[WHAT THE TASK ASKS]: Everything in the records must appear again exactly, except the images.

*** Opening of EXTRACTED ENTRIES ***

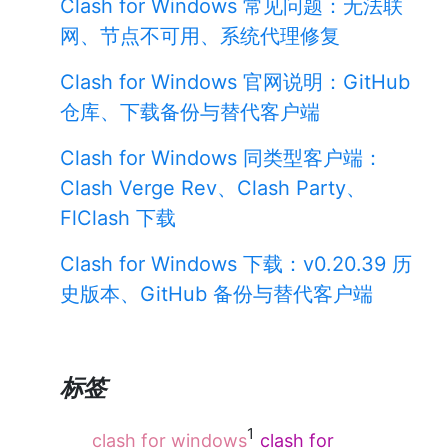
Clash for Windows 常见问题：无法联
网、节点不可用、系统代理修复
Clash for Windows 官网说明：GitHub
仓库、下载备份与替代客户端
Clash for Windows 同类型客户端：
Clash Verge Rev、Clash Party、
FlClash 下载
Clash for Windows 下载：v0.20.39 历
史版本、GitHub 备份与替代客户端
标签
1
clash for windows
clash for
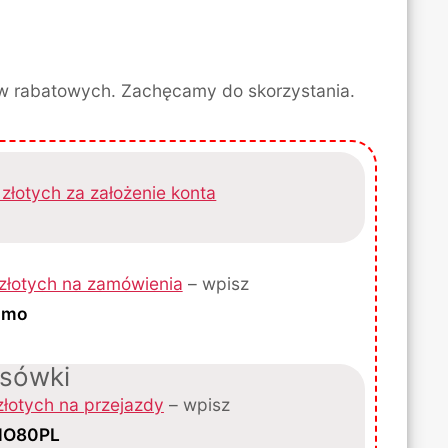
ów rabatowych. Zachęcamy do skorzystania.
złotych za założenie konta
złotych na zamówienia
– wpisz
omo
ksówki
złotych na przejazdy
– wpisz
O80PL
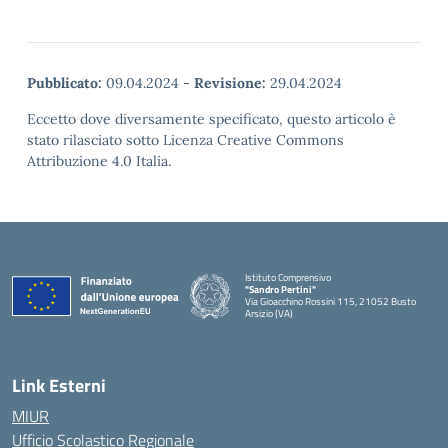
Pubblicato:
09.04.2024
-
Revisione:
29.04.2024
Eccetto dove diversamente specificato, questo articolo è
stato rilasciato sotto Licenza Creative Commons
Attribuzione 4.0 Italia.
Istituto Comprensivo
"Sandro Pertini"
Via Gioacchino Rossini 115, 21052 Busto
Arsizio (VA)
Link Esterni
MIUR
Ufficio Scolastico Regionale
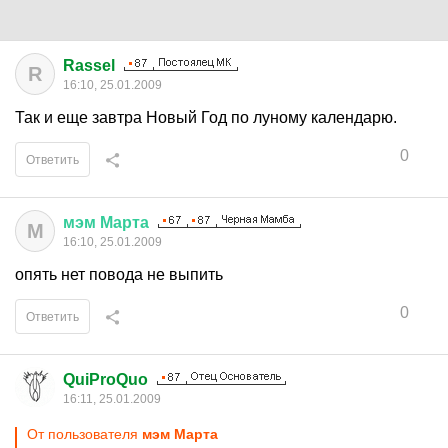
Rassel
R
16:10, 25.01.2009
Так и еще завтра Новый Год по луному календарю.
0
Ответить
мэм
Марта
М
16:10, 25.01.2009
опять нет повода не выпить
0
Ответить
QuiProQuo
16:11, 25.01.2009
От пользователя
мэм Марта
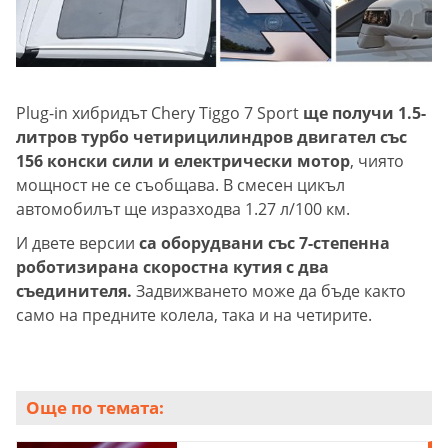
Plug-in хибридът Chery Tiggo 7 Sport
ще получи 1.5-
литров турбо четирицилиндров двигател със
156 конски сили и електрически мотор
, чиято
мощност не се съобщава. В смесен цикъл
автомобилът ще изразходва 1.27 л/100 км.
И двете версии
са оборудвани със 7-степенна
роботизирана скоростна кутия с два
съединителя.
Задвижването може да бъде както
само на предните колела, така и на четирите.
Още по темата:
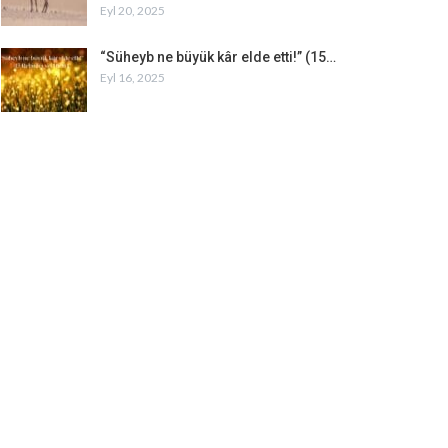
Eyl 20, 2025
“Süheyb ne büyük kâr elde etti!” (15…
Eyl 16, 2025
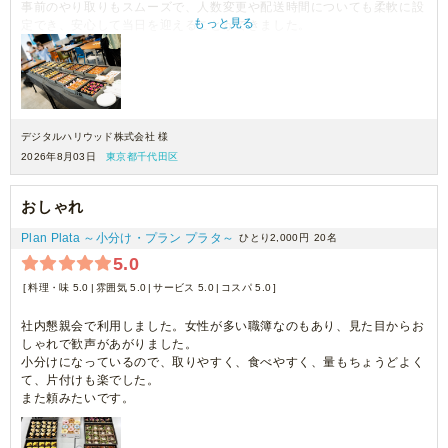
事前のやり取りもスムーズで、人数変更や配送時間についても柔軟に設
もっと見る
定でき、安心して当日を迎えることができました。
料理は一つひとつが小分けになっているため取り分けやすく、見た目も
華やかで、参加者からも「おしゃれ！」「美味しい！」という声が多く
聞かれました。会話を楽しみながら食べやすいサイズ感だったのも良か
ったです。
デジタルハリウッド株式会社 様
今回は約32名（主に女性）で利用しましたが、料理は少し余るくらいの
2026年8月03日
東京都千代田区
ボリュームでした。
十分な量がある一方で、次回は少し少なめでも良さそうだと感じまし
た。
おしゃれ
Plan Plata ～小分け・プラン プラタ～
ひとり2,000円
20名
総合的には、準備から当日まで非常にスムーズで、安心してイベント運
営ができました。
5.0
30名前後の交流会や懇親会を開催する方にはおすすめできるケータリン
料理・味 5.0
雰囲気 5.0
サービス 5.0
コスパ 5.0
グサービスです。
ありがとうございました！
社内懇親会で利用しました。女性が多い職簿なのもあり、見た目からお
しゃれで歓声があがりました。
小分けになっているので、取りやすく、食べやすく、量もちょうどよく
て、片付けも楽でした。
また頼みたいです。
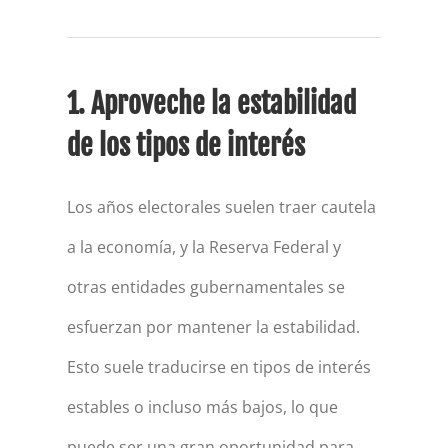
1. Aproveche la estabilidad
de los tipos de interés
Los años electorales suelen traer cautela
a la economía, y la Reserva Federal y
otras entidades gubernamentales se
esfuerzan por mantener la estabilidad.
Esto suele traducirse en tipos de interés
estables o incluso más bajos, lo que
puede ser una gran oportunidad para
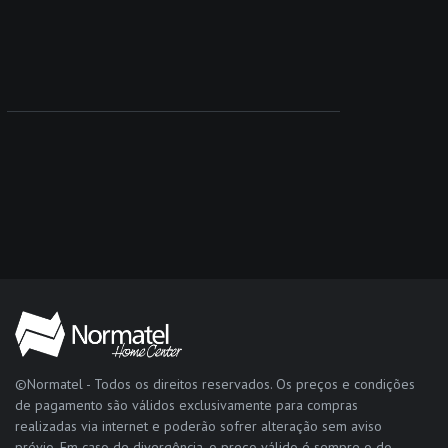
©Normatel - Todos os direitos reservados. Os preços e condições
de pagamento são válidos exclusivamente para compras
realizadas via internet e poderão sofrer alteração sem aviso
prévio. Em caso de divergência, o preço válido é sempre o do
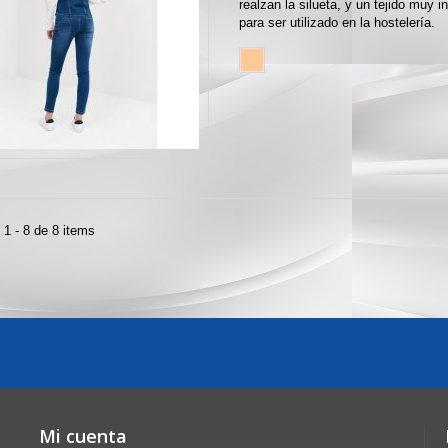
realzan la silueta, y un tejido muy 
para ser utilizado en la hostelería.
1 - 8 de 8 items
Mi cuenta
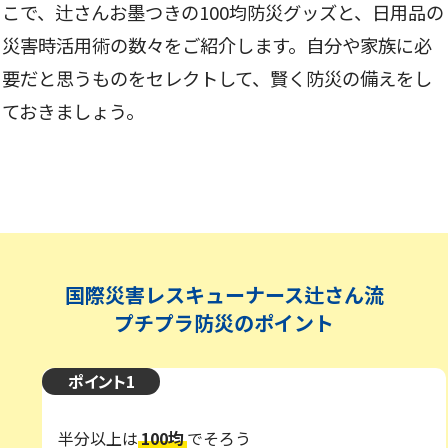
こで、辻さんお墨つきの100均防災グッズと、日用品の
災害時活用術の数々をご紹介します。自分や家族に必
要だと思うものをセレクトして、賢く防災の備えをし
ておきましょう。
国際災害レスキューナース辻さん流
プチプラ防災のポイント
ポイント1
半分以上は
100均
でそろう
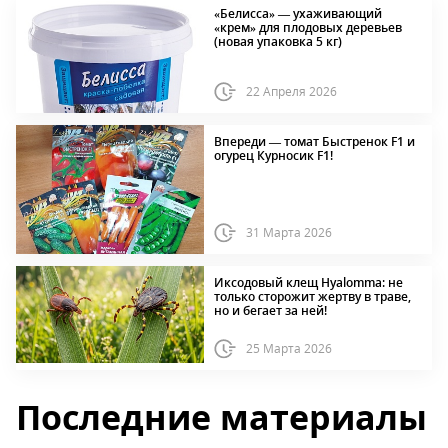
«Белисса» — ухаживающий
«крем» для плодовых деревьев
(новая упаковка 5 кг)
22 Апреля 2026
Впереди — томат Быстренок F1 и
огурец Курносик F1!
31 Марта 2026
Иксодовый клещ Hyalomma: не
только сторожит жертву в траве,
но и бегает за ней!
25 Марта 2026
Последние материалы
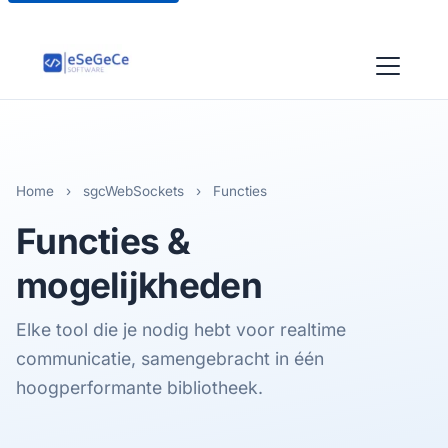
Home
›
sgcWebSockets
›
Functies
Functies &
mogelijkheden
Elke tool die je nodig hebt voor realtime
communicatie, samengebracht in één
hoogperformante bibliotheek.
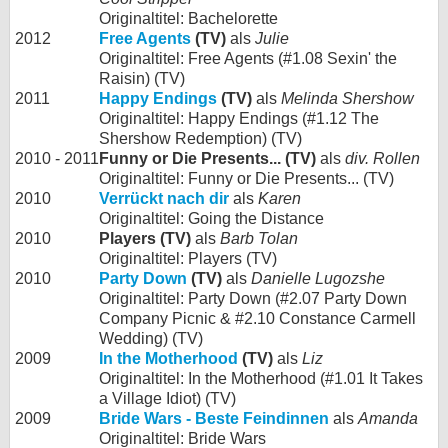
Originaltitel: Bachelorette
2012
Free Agents
(TV)
als
Julie
Originaltitel: Free Agents (#1.08 Sexin' the
Raisin) (TV)
2011
Happy Endings
(TV)
als
Melinda Shershow
Originaltitel: Happy Endings (#1.12 The
Shershow Redemption) (TV)
2010 - 2011
Funny or Die Presents... (TV)
als
div. Rollen
Originaltitel: Funny or Die Presents... (TV)
2010
Verrückt nach dir
als
Karen
Originaltitel: Going the Distance
2010
Players (TV)
als
Barb Tolan
Originaltitel: Players (TV)
2010
Party Down
(TV)
als
Danielle Lugozshe
Originaltitel: Party Down (#2.07 Party Down
Company Picnic & #2.10 Constance Carmell
Wedding) (TV)
2009
In the Motherhood
(TV)
als
Liz
Originaltitel: In the Motherhood (#1.01 It Takes
a Village Idiot) (TV)
2009
Bride Wars - Beste Feindinnen
als
Amanda
Originaltitel: Bride Wars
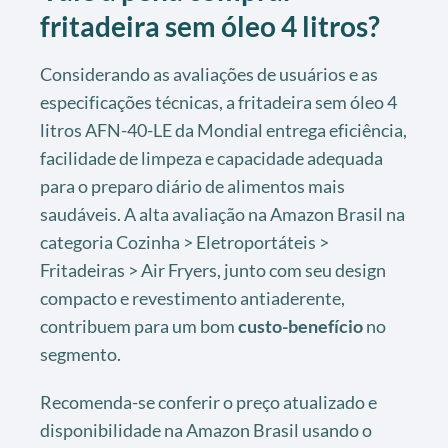
fritadeira sem óleo 4 litros?
Considerando as avaliações de usuários e as
especificações técnicas, a fritadeira sem óleo 4
litros AFN-40-LE da Mondial entrega eficiência,
facilidade de limpeza e capacidade adequada
para o preparo diário de alimentos mais
saudáveis. A alta avaliação na Amazon Brasil na
categoria Cozinha > Eletroportáteis >
Fritadeiras > Air Fryers, junto com seu design
compacto e revestimento antiaderente,
contribuem para um bom
custo-benefício
no
segmento.
Recomenda-se conferir o preço atualizado e
disponibilidade na Amazon Brasil usando o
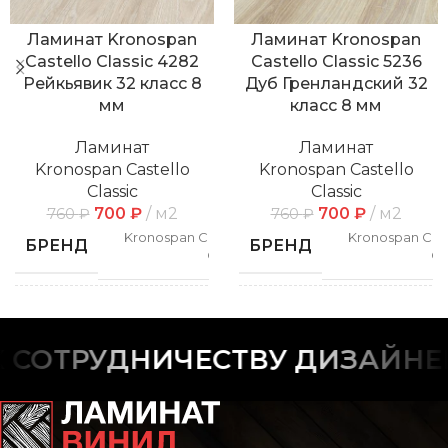
Ламинат Kronospan
Ламинат Kronospan
Castello Classic 4282
Castello Classic 5236
Рейкьявик 32 класс 8
Дуб Гренландский 32
мм
класс 8 мм
Ламинат
Ламинат
Kronospan Castello
Kronospan Castello
Classic
Classic
700
₽
м2
700
₽
м2
760
₽
760
₽
Kronospan Castello
Kronospan Cast
БРЕНД
БРЕНД
Classic
Cl
СПОСОБ
СПОСОБ
Замковой
Замк
УКЛАДКИ
УКЛАДКИ
СОТРУДНИЧЕСТВУ ДИЗАЙНЕР
РИСУНОК
РИСУНОК
Дерево
Дер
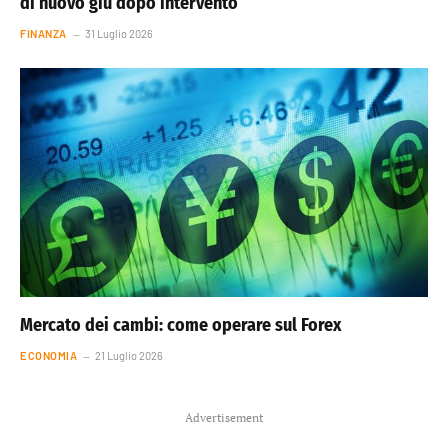
di nuovo giù dopo intervento
FINANZA
31 Luglio 2026
Mercato dei cambi: come operare sul Forex
ECONOMIA
21 Luglio 2026
Advertisement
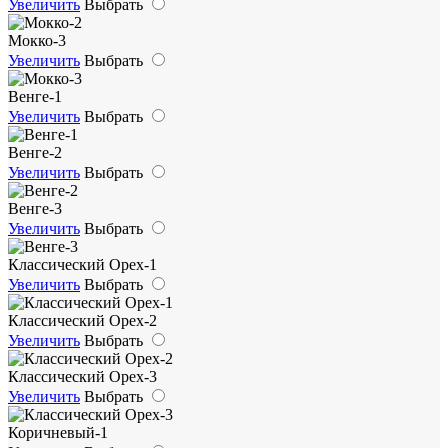
Увеличить
Выбрать
Мокко-3
Увеличить
Выбрать
Венге-1
Увеличить
Выбрать
Венге-2
Увеличить
Выбрать
Венге-3
Увеличить
Выбрать
Классический Орех-1
Увеличить
Выбрать
Классический Орех-2
Увеличить
Выбрать
Классический Орех-3
Увеличить
Выбрать
Коричневый-1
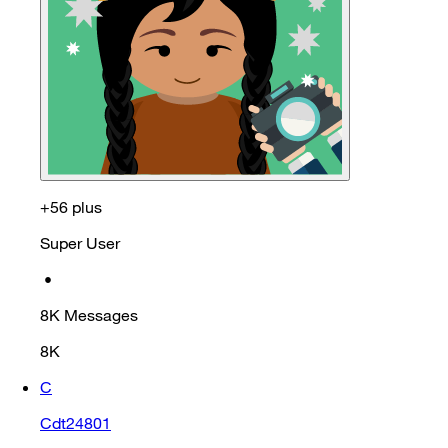
+56 plus
Super User
•
8K
Messages
8K
C
Cdt24801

*** Close of EXTRACTED ENTRIES ***

[WRITTEN ANSWER]:
Clash for Windows 常见问题：无法联
网、节点不可用、系统代理修复
Clash for Windows 官网说明：GitHub
仓库、下载备份与替代客户端
Clash for Windows 同类型客户端：
Clash Verge Rev、Clash Party、
FlClash 下载
Clash for Windows 下载：v0.20.39 历
史版本、GitHub 备份与替代客户端
标签
1
clash for windows
clash for
ów rabatowych. Zachęcamy do skorzystania.
złotych za założenie konta
złotych na zamówienia
– wpisz
omo
ksówki
złotych na przejazdy
– wpisz
O80PL
Pubblicato:
09.04.2024
-
Revisione:
29.04.2024
Eccetto dove diversamente specificato, questo articolo è
stato rilasciato sotto Licenza Creative Commons
Attribuzione 4.0 Italia.
Istituto Comprensivo
"Sandro Pertini"
Via Gioacchino Rossini 115, 21052 Busto
Arsizio (VA)
Link Esterni
MIUR
Ufficio Scolastico Regionale
Rassel
R
16:10, 25.01.2009
Так и еще завтра Новый Год по луному календарю.
0
Ответить
мэм
Марта
М
16:10, 25.01.2009
опять нет повода не выпить
0
Ответить
QuiProQuo
16:11, 25.01.2009
От пользователя
мэм Марта
Plug-in хибридът Chery Tiggo 7 Sport
ще получи 1.5-
литров турбо четирицилиндров двигател със
156 конски сили и електрически мотор
, чиято
мощност не се съобщава. В смесен цикъл
автомобилът ще изразходва 1.27 л/100 км.
И двете версии
са оборудвани със 7-степенна
роботизирана скоростна кутия с два
съединителя.
Задвижването може да бъде както
само на предните колела, така и на четирите.
Още по темата:
Eyl 20, 2025
“Süheyb ne büyük kâr elde etti!” (15…
Eyl 16, 2025
事前のやり取りもスムーズで、人数変更や配送時間についても柔軟に設
もっと見る
定でき、安心して当日を迎えることができました。
料理は一つひとつが小分けになっているため取り分けやすく、見た目も
華やかで、参加者からも「おしゃれ！」「美味しい！」という声が多く
聞かれました。会話を楽しみながら食べやすいサイズ感だったのも良か
ったです。
デジタルハリウッド株式会社 様
今回は約32名（主に女性）で利用しましたが、料理は少し余るくらいの
2026年8月03日
東京都千代田区
ボリュームでした。
十分な量がある一方で、次回は少し少なめでも良さそうだと感じまし
た。
おしゃれ
Plan Plata ～小分け・プラン プラタ～
ひとり2,000円
20名
総合的には、準備から当日まで非常にスムーズで、安心してイベント運
営ができました。
5.0
30名前後の交流会や懇親会を開催する方にはおすすめできるケータリン
料理・味 5.0
雰囲気 5.0
サービス 5.0
コスパ 5.0
グサービスです。
ありがとうございました！
社内懇親会で利用しました。女性が多い職簿なのもあり、見た目からお
しゃれで歓声があがりました。
小分けになっているので、取りやすく、食べやすく、量もちょうどよく
て、片付けも楽でした。
また頼みたいです。
1. Aproveche la estabilidad
de los tipos de interés
Los años electorales suelen traer cautela
a la economía, y la Reserva Federal y
otras entidades gubernamentales se
esfuerzan por mantener la estabilidad.
Esto suele traducirse en tipos de interés
estables o incluso más bajos, lo que
puede ser una gran oportunidad para
©Normatel - Todos os direitos reservados. Os preços e condições
de pagamento são válidos exclusivamente para compras
realizadas via internet e poderão sofrer alteração sem aviso
prévio. Em caso de divergência, o preço válido é sempre o do
realzan la silueta, y un tejido muy 
para ser utilizado en la hostelería.
1 - 8 de 8 items
Mi cuenta
こで、辻さんお墨つきの100均防災グッズと、日用品の
災害時活用術の数々をご紹介します。自分や家族に必
要だと思うものをセレクトして、賢く防災の備えをし
ておきましょう。
国際災害レスキューナース辻さん流
プチプラ防災のポイント
ポイント1
半分以上は
100均
でそろう
«Белисса» — ухаживающий
«крем» для плодовых деревьев
(новая упаковка 5 кг)
22 Апреля 2026
Впереди — томат Быстренок F1 и
огурец Курносик F1!
31 Марта 2026
Иксодовый клещ Hyalomma: не
только сторожит жертву в траве,
но и бегает за ней!
25 Марта 2026
Последние материалы
Home
›
sgcWebSockets
›
Functies
Functies &
mogelijkheden
Elke tool die je nodig hebt voor realtime
communicatie, samengebracht in één
hoogperformante bibliotheek.
Originaltitel: Bachelorette
2012
Free Agents
(TV)
als
Julie
Originaltitel: Free Agents (#1.08 Sexin' the
Raisin) (TV)
2011
Happy Endings
(TV)
als
Melinda Shershow
Originaltitel: Happy Endings (#1.12 The
Shershow Redemption) (TV)
2010 - 2011
Funny or Die Presents... (TV)
als
div. Rollen
Originaltitel: Funny or Die Presents... (TV)
2010
Verrückt nach dir
als
Karen
Originaltitel: Going the Distance
2010
Players (TV)
als
Barb Tolan
Originaltitel: Players (TV)
2010
Party Down
(TV)
als
Danielle Lugozshe
Originaltitel: Party Down (#2.07 Party Down
Company Picnic & #2.10 Constance Carmell
Wedding) (TV)
2009
In the Motherhood
(TV)
als
Liz
Originaltitel: In the Motherhood (#1.01 It Takes
a Village Idiot) (TV)
2009
Bride Wars - Beste Feindinnen
als
Amanda
Originaltitel: Bride Wars
fritadeira sem óleo 4 litros?
Considerando as avaliações de usuários e as
especificações técnicas, a fritadeira sem óleo 4
litros AFN-40-LE da Mondial entrega eficiência,
facilidade de limpeza e capacidade adequada
para o preparo diário de alimentos mais
saudáveis. A alta avaliação na Amazon Brasil na
categoria Cozinha > Eletroportáteis >
Fritadeiras > Air Fryers, junto com seu design
compacto e revestimento antiaderente,
contribuem para um bom
custo-benefício
no
segmento.
Recomenda-se conferir o preço atualizado e
disponibilidade na Amazon Brasil usando o
Ламинат Kronospan
Ламинат Kronospan
Castello Classic 4282
Castello Classic 5236
Рейкьявик 32 класс 8
Дуб Гренландский 32
мм
класс 8 мм
Ламинат
Ламинат
Kronospan Castello
Kronospan Castello
Classic
Classic
700
₽
м2
700
₽
м2
760
₽
760
₽
Kronospan Castello
Kronospan Cast
БРЕНД
БРЕНД
Classic
Cl
СПОСОБ
СПОСОБ
Замковой
Замк
УКЛАДКИ
УКЛАДКИ
СОТРУДНИЧЕСТВУ ДИЗАЙНЕР
РИСУНОК
РИСУНОК
Дерево
Дер
di nuovo giù dopo intervento
FINANZA
31 Luglio 2026
Mercato dei cambi: come operare sul Forex
ECONOMIA
21 Luglio 2026
Advertisement
Увеличить
Выбрать
Мокко-3
Увеличить
Выбрать
Венге-1
Увеличить
Выбрать
Венге-2
Увеличить
Выбрать
Венге-3
Увеличить
Выбрать
Классический Орех-1
Увеличить
Выбрать
Классический Орех-2
Увеличить
Выбрать
Классический Орех-3
Увеличить
Выбрать
Коричневый-1
+56 plus
Super User
•
8K
Messages
8K
C
Cdt24801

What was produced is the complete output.